CHARLES C.W. COOKE: Look, I think it's very difficult and I think that it's different. There's a difference between saying are we upset? Yes, we are. And is the president upset? Yes he is. And does the president have the slightest clue as to how we fix this? I mean, let's look at what he proposed in the past. He proposed universal background checks. Now, Oregon had background checks as you say. The argument for universal background checks is that guns can come in from other states, but that's an anti-crime measure. That doesn't stop mass shootings. No mass shooter seems to get their guns in any sense that would intersect with private sales. They either buy them from a dealer or they get them illegally. Obama also wanted a so-called assault weapons ban. Well that doesn't seem to have much of an effect here either given that the shooter had three handguns. And similarly he had --
SCARBOROUGH: And by the way, Michael Bloomberg, when I was talking to Michael, when I was talking to the mayor after Newtown -- he said the assault weapon ban bill, he goes that's a big bright shiny light. That it's used sometimes and it's horrifying but the mayor talked about, if we're going to reduce gun deaths, he talks about background checks which I support but also the trafficking of it. Isn't it true that only like 3 percent of murders and crimes are committed with guns from people who actually purchase those guns. Isn't this a big trafficking problem too?

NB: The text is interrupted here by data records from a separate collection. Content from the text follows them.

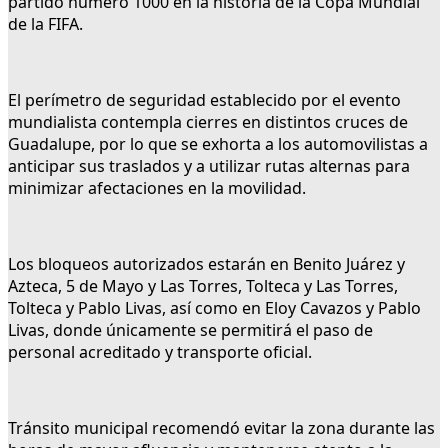
partido número 1000 en la historia de la Copa Mundial
de la FIFA.
El perímetro de seguridad establecido por el evento
mundialista contempla cierres en distintos cruces de
Guadalupe, por lo que se exhorta a los automovilistas a
anticipar sus traslados y a utilizar rutas alternas para
minimizar afectaciones en la movilidad.
Los bloqueos autorizados estarán en Benito Juárez y
Azteca, 5 de Mayo y Las Torres, Tolteca y Las Torres,
Tolteca y Pablo Livas, así como en Eloy Cavazos y Pablo
Livas, donde únicamente se permitirá el paso de
personal acreditado y transporte oficial.
Tránsito municipal recomendó evitar la zona durante las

COOKE: Sure, sure. But again, we have a problem in the United States with stopping contraband. We've never been able to do it effectively. We couldn't do it during prohibition, we don't do it during the drug war. In fact, if anything, if you look at the way our attitudes towards policing are changing, we're more and more reluctant to go after people, especially minorities and those who would be more vulnerable and search them, and check them for items -- drugs, guns -- that we don't want them to have.